So, this thinking all came about because I was thinking what to post on Instagram today. Basically I like to be honest with you all in my social media use because I believe it is essential in life to be honest, to reveal your true self, that is the only path to self-acceptance and appreciation; but at the same time there are other people in my life who don't wish to be fully revealed, so sometimes it's hard to balance the two.
But today I am feeling a bit overwhelmed and down on life... So, I decided to share an image of beautiful tea we stock and some ceramic cups to allow me to share that I have not been great at self-care lately, or life in general lately, and I wanted to open up conversation about taking some time out each day to sustain oneself.
The world sustain really stuck out to me because I realised that I have also been letting myself down in living sustainably, and that my ability to live sustainably was completely aligned with my ability to sustain myself.
I realised that in order to live sustainably as described on Wikipedia:
Sustainable living describes a lifestyle that attempts to reduce an individual's or society's use of the Earth's natural resources, and one's personal resources.
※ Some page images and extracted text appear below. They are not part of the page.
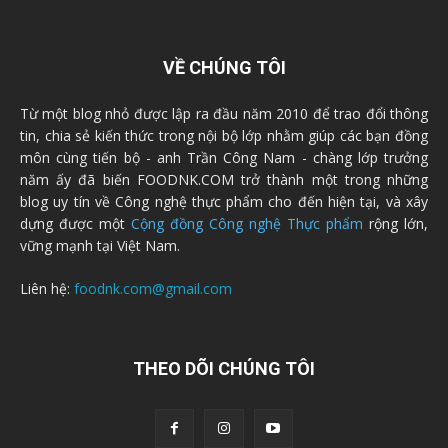
VỀ CHÚNG TÔI
Từ một blog nhỏ được lập ra đầu năm 2010 để trao đổi thông
tin, chia sẻ kiến thức trong nội bộ lớp nhằm giúp các bạn đồng
môn cùng tiến bộ - anh Trần Công Nam - chàng lớp trưởng
năm ấy đã biến FOODNK.COM trở thành một trong những
blog uy tín về Công nghệ thực phẩm cho đến hiện tại, và xây
dựng được một
Cộng đồng Công nghệ Thực phẩm
rộng lớn,
vững mạnh tại Việt Nam.
Liên hệ:
foodnk.com@gmail.com
THEO DÕI CHÚNG TÔI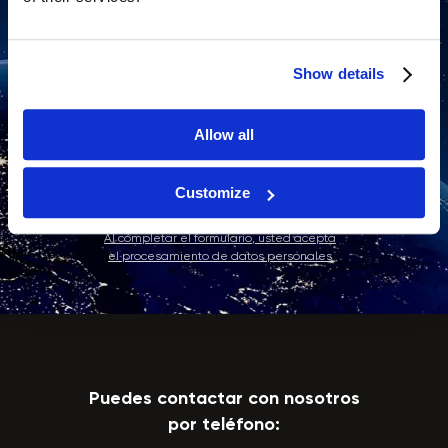
Show details
Allow all
Enviar
Customize
Al completar el formulario, usted acepta
el procesamiento de datos personales
Puedes contactar con nosotros
por teléfono: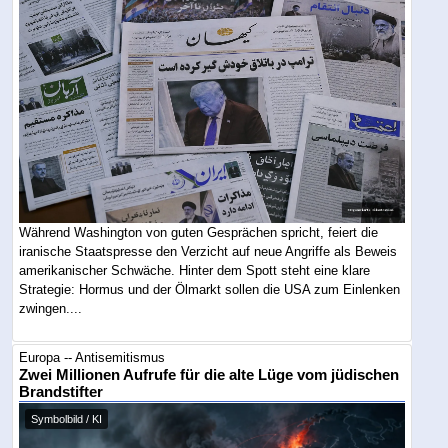
Während Washington von guten Gesprächen spricht, feiert die
iranische Staatspresse den Verzicht auf neue Angriffe als Beweis
amerikanischer Schwäche. Hinter dem Spott steht eine klare
Strategie: Hormus und der Ölmarkt sollen die USA zum Einlenken
zwingen....
Europa -- Antisemitismus
Zwei Millionen Aufrufe für die alte Lüge vom jüdischen
Brandstifter
Symbolbild / KI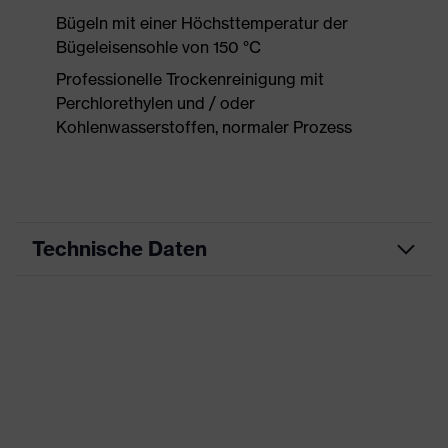
Bügeln mit einer Höchsttemperatur der
Bügeleisensohle von 150 °C
Professionelle Trockenreinigung mit
Perchlorethylen und / oder
Kohlenwasserstoffen, normaler Prozess
Technische Daten
Produktart
Arbeitskleidung
Produkttyp
Hose
Produktart
-
Untertypen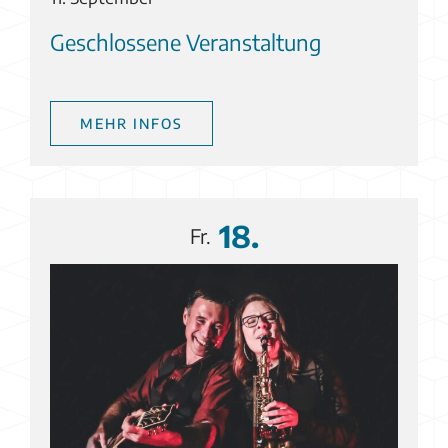
Geschlossene Veranstaltung
MEHR INFOS
18.
Fr.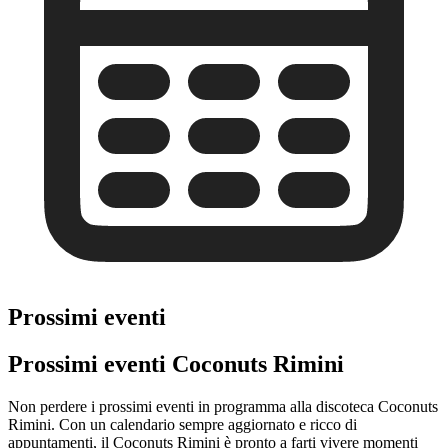
Prossimi eventi
Prossimi eventi Coconuts Rimini
Non perdere i prossimi eventi in programma alla discoteca Coconuts
Rimini. Con un calendario sempre aggiornato e ricco di
appuntamenti, il Coconuts Rimini è pronto a farti vivere momenti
Its practitioners often attempt to reduce their carbon footprint by altering their methods of transportation, energy consumption, and/or diet.
was completely defined by my ability to sustain myself and my life first.
I'll try and be more clear. I read a terrifying piece that rang SO very true for me from the Australian Newspaper that someone posted on social media about the reality of life for Working Mums. I then read a bit more about the Cult of Busy concept that has been part of the zeitgeist for a few years, and the many ways this busyness is affecting our health and relationships. And the truth in these was searing.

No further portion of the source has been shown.